Thank you for reporting the issue! I have fixed that problem yesterday. It seems you have additional issue. Somehow it is not finiding scorpio.ini which should be in the same directory as the scorpio binary. I do not generally recommend compiling scorpio from source but installing it following the steps in INSTALL.md.
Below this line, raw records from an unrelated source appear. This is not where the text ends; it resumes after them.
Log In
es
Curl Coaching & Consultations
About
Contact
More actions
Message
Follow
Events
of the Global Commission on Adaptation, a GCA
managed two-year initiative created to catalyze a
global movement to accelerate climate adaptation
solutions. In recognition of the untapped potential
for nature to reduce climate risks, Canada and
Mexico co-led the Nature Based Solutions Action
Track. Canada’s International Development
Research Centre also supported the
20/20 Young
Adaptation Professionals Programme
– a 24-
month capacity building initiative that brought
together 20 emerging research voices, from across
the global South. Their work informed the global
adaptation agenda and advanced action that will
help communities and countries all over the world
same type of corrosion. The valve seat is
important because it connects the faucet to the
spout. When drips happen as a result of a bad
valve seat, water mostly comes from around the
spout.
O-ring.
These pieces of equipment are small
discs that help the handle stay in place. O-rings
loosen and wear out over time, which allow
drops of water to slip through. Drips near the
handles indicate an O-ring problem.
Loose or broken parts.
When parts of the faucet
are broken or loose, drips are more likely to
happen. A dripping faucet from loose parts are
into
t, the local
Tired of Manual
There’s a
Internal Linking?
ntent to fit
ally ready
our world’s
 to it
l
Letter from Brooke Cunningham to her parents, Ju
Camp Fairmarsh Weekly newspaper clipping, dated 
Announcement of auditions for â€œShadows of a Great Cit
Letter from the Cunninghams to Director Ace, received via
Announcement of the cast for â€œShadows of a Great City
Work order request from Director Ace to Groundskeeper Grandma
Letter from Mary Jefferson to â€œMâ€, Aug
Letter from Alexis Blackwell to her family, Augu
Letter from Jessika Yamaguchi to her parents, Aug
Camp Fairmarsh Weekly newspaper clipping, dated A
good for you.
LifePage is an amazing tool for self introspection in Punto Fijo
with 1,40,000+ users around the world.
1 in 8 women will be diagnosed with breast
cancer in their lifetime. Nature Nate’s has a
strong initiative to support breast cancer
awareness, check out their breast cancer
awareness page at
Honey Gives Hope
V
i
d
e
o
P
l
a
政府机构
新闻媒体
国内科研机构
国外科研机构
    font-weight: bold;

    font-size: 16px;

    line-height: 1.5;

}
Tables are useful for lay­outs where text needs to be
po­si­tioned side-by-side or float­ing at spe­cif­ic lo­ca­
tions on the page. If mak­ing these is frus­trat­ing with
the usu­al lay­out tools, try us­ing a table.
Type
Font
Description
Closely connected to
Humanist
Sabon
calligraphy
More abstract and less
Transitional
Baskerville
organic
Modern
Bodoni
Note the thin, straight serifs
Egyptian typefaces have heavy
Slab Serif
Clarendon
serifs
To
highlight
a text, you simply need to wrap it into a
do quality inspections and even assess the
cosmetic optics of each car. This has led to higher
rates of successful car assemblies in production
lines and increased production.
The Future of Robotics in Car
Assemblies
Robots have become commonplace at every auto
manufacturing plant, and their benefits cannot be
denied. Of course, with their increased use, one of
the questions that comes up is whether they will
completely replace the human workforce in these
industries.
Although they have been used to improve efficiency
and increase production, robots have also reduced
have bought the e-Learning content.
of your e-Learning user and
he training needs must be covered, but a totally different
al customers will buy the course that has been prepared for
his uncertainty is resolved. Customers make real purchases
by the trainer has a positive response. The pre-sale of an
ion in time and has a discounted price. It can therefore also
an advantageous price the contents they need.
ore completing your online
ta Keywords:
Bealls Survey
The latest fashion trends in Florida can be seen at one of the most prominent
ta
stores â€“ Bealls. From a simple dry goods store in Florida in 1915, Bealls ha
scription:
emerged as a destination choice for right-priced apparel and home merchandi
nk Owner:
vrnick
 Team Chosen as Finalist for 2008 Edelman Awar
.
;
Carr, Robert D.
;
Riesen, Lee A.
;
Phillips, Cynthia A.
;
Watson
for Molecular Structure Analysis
Scorpio has lots of dependencies: egbbdll, libnnprobe, libnnueprobe, libnncpuprobe and many others..

If you have to compile from source and test it first thing i would do is disable many of these options and run it like ./scorpio use_nn 0 use_nnue 0 montecarlo 0 go quit Or run the run_tests.sh script under tests/ directory which I use for github actions. It uses the bare minimum scorpio configuration to run a couple of tests.